Nie geht es dabei bloß um Erholung. Der Bessermensch will sich selbst finden – wo er nichts verloren hat. Als Bonus gibt’s Durchfall-Anekdoten und Diebstahlsschnurren. Ganz zu schweigen von billig gebatikten Anlehnungen an die Landestracht. Besonders schick sind Freundschaften mit Menschen, die 49 Flugstunden weit weg wohnen.

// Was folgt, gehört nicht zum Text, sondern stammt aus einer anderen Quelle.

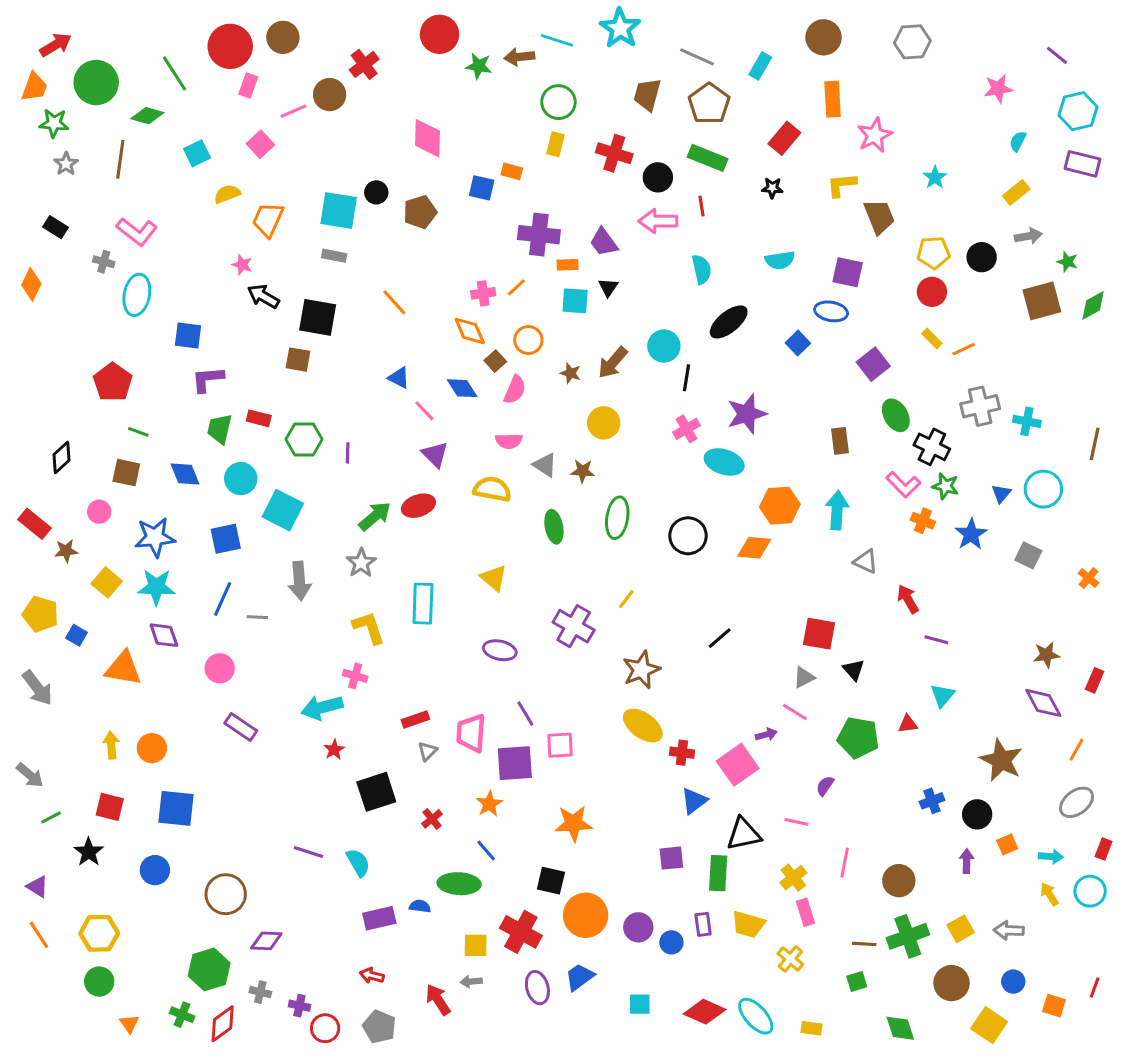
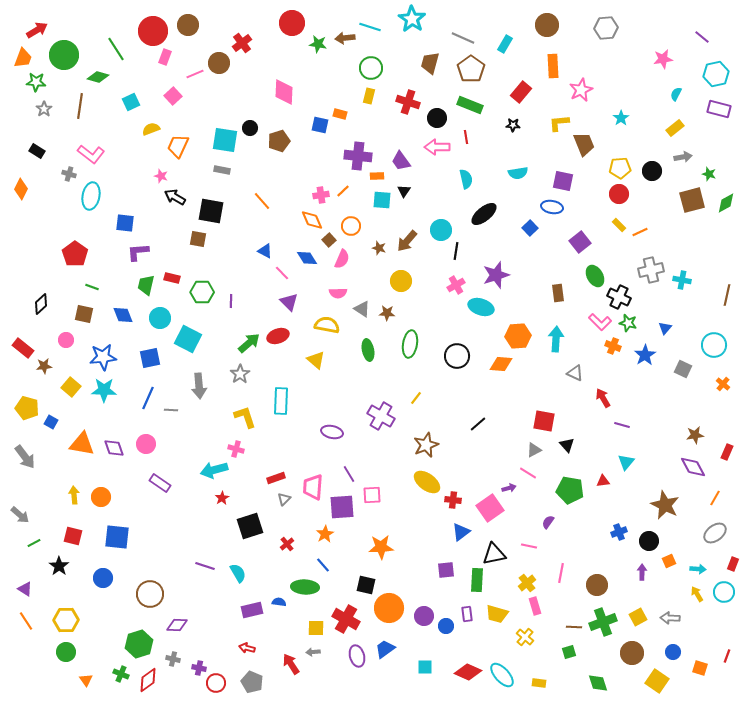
cyan circle: (1043, 489) -> (714, 345), moved
yellow triangle: (494, 578) -> (316, 360), moved
purple diamond: (164, 635) -> (114, 448), moved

Mit meiner ungünstigen Meinung dazu hänge ich am Rockzipfel von Glossengott Max Goldt, der solches Wollen töricht nennt. Bestmenschen mögen sich ihre Freunde doch nicht jenseits des Äquators suchen, sondern diesseits der Grätzlgrenze.
Nur damit keine Missverständnisse entstehen: Ja, ich war gerade in Nepal. Im April. Und ja, ich gewande mich derzeit in quietschbunte Alternativuniformen und schicke Mails an meine 17 neuen Kumpels aus Kathmandu. Was soll jetzt diese Kolumne gewordene Schizophrenie? Nur Diavorträge aus Weitwegistan heben mich aus dem Normalosumpf in die lichte Höhe des Optimalmenschen.